*** Extracted material ***

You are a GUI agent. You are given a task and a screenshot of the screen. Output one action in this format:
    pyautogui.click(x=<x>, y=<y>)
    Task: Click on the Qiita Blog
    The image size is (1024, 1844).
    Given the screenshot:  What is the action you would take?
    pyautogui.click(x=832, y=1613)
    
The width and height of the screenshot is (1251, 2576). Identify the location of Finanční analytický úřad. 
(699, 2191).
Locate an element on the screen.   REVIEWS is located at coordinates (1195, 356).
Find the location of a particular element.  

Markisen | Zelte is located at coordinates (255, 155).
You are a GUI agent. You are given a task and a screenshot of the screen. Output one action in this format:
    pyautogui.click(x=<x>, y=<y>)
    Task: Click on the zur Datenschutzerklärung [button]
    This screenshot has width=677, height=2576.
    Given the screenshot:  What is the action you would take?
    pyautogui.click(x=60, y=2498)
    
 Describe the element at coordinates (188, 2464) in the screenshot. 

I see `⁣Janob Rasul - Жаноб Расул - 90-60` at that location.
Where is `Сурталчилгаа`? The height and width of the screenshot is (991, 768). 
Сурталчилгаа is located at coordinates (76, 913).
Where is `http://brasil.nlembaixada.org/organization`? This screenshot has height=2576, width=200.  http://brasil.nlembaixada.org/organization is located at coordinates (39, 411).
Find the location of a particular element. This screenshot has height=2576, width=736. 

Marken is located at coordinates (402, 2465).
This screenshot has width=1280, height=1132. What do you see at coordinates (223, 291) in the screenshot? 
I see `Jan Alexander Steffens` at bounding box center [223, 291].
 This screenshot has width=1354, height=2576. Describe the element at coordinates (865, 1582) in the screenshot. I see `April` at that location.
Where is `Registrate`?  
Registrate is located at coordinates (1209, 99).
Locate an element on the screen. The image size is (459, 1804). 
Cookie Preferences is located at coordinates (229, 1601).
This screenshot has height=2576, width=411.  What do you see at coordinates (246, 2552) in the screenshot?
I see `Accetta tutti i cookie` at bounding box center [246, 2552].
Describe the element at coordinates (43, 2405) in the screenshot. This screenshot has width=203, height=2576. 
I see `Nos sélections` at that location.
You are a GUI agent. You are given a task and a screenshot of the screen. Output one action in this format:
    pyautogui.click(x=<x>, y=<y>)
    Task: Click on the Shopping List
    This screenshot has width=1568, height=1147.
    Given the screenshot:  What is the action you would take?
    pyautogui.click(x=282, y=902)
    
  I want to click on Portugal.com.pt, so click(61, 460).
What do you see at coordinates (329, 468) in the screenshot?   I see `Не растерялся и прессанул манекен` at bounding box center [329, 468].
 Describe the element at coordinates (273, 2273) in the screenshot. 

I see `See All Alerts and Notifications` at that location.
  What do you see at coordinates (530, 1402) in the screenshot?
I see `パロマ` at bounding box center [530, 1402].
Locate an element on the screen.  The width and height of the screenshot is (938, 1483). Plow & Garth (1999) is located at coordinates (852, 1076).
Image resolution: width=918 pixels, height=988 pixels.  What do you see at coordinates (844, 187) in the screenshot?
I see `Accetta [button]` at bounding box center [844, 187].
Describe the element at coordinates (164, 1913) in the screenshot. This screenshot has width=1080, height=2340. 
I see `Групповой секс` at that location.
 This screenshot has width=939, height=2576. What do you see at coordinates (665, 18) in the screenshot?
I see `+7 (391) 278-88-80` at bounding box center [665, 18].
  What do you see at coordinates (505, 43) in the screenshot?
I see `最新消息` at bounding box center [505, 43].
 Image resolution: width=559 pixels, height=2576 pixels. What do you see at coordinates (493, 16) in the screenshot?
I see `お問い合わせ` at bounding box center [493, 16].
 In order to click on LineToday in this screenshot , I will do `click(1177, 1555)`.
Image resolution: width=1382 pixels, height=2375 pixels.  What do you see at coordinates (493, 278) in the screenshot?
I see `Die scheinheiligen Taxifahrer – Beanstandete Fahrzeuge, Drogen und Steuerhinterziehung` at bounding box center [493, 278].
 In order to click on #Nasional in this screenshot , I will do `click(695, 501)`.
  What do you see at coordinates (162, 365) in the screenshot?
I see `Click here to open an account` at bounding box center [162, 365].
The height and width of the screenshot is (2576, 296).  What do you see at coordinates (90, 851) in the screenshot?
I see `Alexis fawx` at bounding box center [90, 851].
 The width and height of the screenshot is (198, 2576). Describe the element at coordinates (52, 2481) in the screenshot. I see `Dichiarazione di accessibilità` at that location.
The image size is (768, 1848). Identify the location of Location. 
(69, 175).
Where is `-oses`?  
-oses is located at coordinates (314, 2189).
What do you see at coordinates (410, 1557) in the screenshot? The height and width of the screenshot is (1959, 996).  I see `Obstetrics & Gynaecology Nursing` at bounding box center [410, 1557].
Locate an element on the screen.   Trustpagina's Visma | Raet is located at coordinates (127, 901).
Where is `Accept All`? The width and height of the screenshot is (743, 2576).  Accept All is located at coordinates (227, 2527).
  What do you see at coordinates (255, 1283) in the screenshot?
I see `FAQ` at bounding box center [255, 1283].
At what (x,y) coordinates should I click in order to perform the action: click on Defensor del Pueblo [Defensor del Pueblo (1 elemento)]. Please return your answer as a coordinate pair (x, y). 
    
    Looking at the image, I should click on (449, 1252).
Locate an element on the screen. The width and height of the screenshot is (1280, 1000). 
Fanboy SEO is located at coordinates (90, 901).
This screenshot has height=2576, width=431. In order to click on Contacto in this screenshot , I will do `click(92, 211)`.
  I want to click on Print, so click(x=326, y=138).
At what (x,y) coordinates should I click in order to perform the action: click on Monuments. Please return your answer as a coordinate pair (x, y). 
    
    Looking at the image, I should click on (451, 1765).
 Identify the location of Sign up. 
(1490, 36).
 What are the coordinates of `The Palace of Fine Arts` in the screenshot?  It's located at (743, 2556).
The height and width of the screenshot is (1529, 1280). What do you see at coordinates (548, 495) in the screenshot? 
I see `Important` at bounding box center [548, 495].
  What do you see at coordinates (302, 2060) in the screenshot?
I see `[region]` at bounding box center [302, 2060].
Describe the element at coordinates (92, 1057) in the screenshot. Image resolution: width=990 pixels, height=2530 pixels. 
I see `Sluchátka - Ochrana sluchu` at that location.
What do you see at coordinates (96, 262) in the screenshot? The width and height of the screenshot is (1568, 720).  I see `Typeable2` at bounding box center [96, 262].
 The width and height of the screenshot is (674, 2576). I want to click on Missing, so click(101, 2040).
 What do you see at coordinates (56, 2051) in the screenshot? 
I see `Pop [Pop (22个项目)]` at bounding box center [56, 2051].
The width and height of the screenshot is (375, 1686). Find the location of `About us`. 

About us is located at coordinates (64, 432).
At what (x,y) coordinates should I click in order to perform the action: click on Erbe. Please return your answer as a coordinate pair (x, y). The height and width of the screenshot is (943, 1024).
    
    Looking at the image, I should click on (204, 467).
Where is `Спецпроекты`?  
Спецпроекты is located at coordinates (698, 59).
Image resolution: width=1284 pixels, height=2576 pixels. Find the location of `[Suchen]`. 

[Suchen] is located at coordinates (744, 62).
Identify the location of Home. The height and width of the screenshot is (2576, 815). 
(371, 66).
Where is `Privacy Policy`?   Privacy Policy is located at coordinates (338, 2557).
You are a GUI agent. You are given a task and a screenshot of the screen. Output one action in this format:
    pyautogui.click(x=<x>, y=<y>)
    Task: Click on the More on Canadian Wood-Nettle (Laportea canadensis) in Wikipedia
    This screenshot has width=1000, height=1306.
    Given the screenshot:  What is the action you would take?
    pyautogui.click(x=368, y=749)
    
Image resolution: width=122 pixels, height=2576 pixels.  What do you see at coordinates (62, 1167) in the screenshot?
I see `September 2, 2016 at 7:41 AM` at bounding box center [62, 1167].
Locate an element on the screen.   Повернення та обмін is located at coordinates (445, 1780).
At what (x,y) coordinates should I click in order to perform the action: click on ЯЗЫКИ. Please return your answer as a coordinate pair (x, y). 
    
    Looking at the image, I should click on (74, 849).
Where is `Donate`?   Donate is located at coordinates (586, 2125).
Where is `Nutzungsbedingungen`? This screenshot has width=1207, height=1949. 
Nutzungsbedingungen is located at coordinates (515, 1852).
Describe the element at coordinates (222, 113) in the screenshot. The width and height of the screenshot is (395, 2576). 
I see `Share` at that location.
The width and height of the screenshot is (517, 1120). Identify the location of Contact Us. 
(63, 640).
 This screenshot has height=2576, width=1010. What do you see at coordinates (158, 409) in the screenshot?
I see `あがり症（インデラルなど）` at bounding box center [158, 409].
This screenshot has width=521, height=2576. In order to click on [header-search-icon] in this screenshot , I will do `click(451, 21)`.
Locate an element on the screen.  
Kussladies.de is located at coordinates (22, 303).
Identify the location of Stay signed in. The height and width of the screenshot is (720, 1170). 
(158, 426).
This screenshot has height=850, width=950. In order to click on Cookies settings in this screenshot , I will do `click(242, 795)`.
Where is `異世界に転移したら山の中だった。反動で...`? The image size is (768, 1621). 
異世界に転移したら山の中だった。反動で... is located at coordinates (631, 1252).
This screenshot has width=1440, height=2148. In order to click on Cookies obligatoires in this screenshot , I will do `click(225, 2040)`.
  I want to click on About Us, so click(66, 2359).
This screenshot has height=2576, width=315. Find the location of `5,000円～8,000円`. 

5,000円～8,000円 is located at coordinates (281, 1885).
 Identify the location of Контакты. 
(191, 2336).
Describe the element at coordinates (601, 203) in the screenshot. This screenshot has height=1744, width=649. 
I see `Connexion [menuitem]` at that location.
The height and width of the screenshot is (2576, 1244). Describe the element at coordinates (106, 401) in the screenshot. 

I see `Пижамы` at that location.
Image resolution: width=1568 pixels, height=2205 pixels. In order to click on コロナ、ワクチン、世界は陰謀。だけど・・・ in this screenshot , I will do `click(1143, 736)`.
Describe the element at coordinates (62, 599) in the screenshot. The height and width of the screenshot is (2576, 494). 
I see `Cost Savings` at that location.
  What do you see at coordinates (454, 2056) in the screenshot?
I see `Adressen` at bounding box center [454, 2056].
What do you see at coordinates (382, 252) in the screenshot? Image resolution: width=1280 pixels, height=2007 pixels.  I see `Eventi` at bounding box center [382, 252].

*** End of Extracted material ***

Task to complete:
Retype only this range exactly: the first line of the data through the line where "The image size is (1024, 1844)." appears.

Exercise output:
You are a GUI agent. You are given a task and a screenshot of the screen. Output one action in this format:
    pyautogui.click(x=<x>, y=<y>)
    Task: Click on the Qiita Blog
    The image size is (1024, 1844).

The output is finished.